Brief. The records must be duplicated exactly, with every picture left out.

Task inputs.
>>

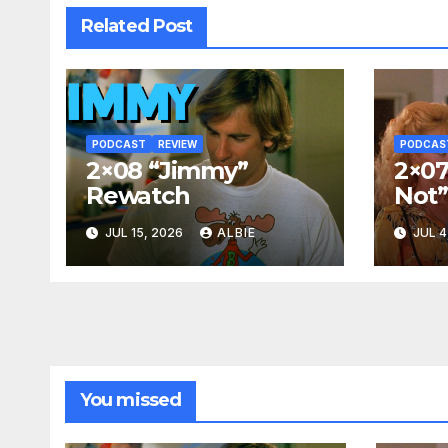
Related Post
PODCAST
REVIEW
PODCAS
2×08 “Jimmy”
2×07
Rewatch
Not
JUL 15, 2026
ALBIE
JUL 4
You missed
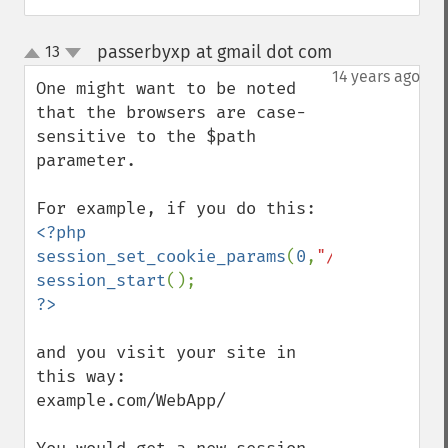
passerbyxp at gmail dot com
13
¶
up
down
14 years ago
One might want to be noted 
that the browsers are case-
sensitive to the $path 
parameter.

<?php

session_set_cookie_params
(
0
,
"/webapp/"
session_start
and you visit your site in 
this way:

example.com/WebApp/
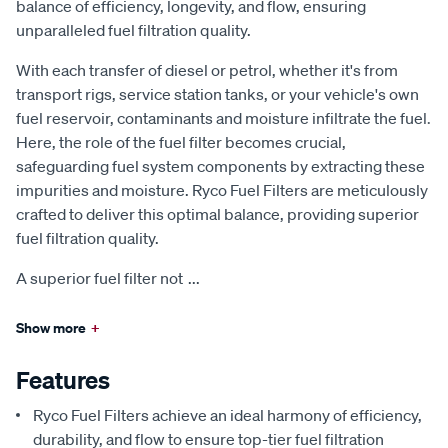
balance of efficiency, longevity, and flow, ensuring
unparalleled fuel filtration quality.
With each transfer of diesel or petrol, whether it's from
transport rigs, service station tanks, or your vehicle's own
fuel reservoir, contaminants and moisture infiltrate the fuel.
Here, the role of the fuel filter becomes crucial,
safeguarding fuel system components by extracting these
impurities and moisture. Ryco Fuel Filters are meticulously
crafted to deliver this optimal balance, providing superior
fuel filtration quality.
A superior fuel filter not
...
Show more
+
Features
Ryco Fuel Filters achieve an ideal harmony of efficiency,
durability, and flow to ensure top-tier fuel filtration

<<

Result below.
Related Post
PODCAST
REVIEW
PODCAS
2×08 “Jimmy”
2×07
Rewatch
Not
JUL 15, 2026
ALBIE
JUL 4
You missed
passerbyxp at gmail dot com
13
¶
up
down
14 years ago
One might want to be noted 
that the browsers are case-
sensitive to the $path 
parameter.

<?php

session_set_cookie_params
(
0
,
"/webapp/"
session_start
and you visit your site in 
this way:

example.com/WebApp/
balance of efficiency, longevity, and flow, ensuring
unparalleled fuel filtration quality.
With each transfer of diesel or petrol, whether it's from
transport rigs, service station tanks, or your vehicle's own
fuel reservoir, contaminants and moisture infiltrate the fuel.
Here, the role of the fuel filter becomes crucial,
safeguarding fuel system components by extracting these
impurities and moisture. Ryco Fuel Filters are meticulously
crafted to deliver this optimal balance, providing superior
fuel filtration quality.
A superior fuel filter not
...
Show more
+
Features
Ryco Fuel Filters achieve an ideal harmony of efficiency,
durability, and flow to ensure top-tier fuel filtration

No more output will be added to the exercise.